Interessant ist hier die Schilderung der Sekte der Samaritaner, die anscheinend Elemente des Judentums und des Islams beinhalten. Eine explosive Mischung im judenfeindlichen Palästina. Anti-jüdische Stellungnahmen legt der Autor nur seinen Protagonisten in den Mund und auch hier vermeidet er es, durch seine Hauptfigur auf gefährliches Terrain zu geraten. Effektvolle Dramaturgie paart sich mit hervorragender Milieuschilderung. Man merkt, dass der Autor Journalist im Nahen Osten war (und noch immer in Jerusalem lebt). Man meint die Gerüche der Kasbah zu riechen, dass Essen zu schmecken und die Hitze zu spüren. So vermittelt er einen sehr guten Einblick in das Leben und Denken im Westjordanland. Allerdings habe ich stellenweise ein Glossar schmerzlich vermisst.

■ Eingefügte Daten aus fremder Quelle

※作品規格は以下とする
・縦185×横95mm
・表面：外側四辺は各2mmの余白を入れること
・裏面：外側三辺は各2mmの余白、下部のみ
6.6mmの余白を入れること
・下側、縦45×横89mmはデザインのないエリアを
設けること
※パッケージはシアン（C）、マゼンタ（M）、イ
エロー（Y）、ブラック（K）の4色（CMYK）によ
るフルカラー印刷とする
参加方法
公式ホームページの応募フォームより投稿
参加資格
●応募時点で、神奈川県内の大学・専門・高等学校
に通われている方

Die Dialoge sind sehr gut, aber nicht immer flüssig. Und stellenweise kommt der Detektiv recht naiv daher, was nicht immer glaubwürdig ist, schließlich ist er Geschichtsdozent. An einer Stelle des Buches wird gefragt ob es die Aufgabe eines Detektivs sei, dafür zu sorgen, dass alle Welt erfährt wie schlecht es um die Welt steht. Vielleicht ist es nicht gerade die Aufgabe des Detektivs, aber die der Kriminalschriftsteller allemal. Vor allem wenn sie aus fernen Gegenden berichten, wie in diesem Fall.

Ein spannendes Stück Zeitgeschichte im Krimigewand mit einer hervorragenden Milieuschilderung, der man kleine Schwächen schnell verzeiht.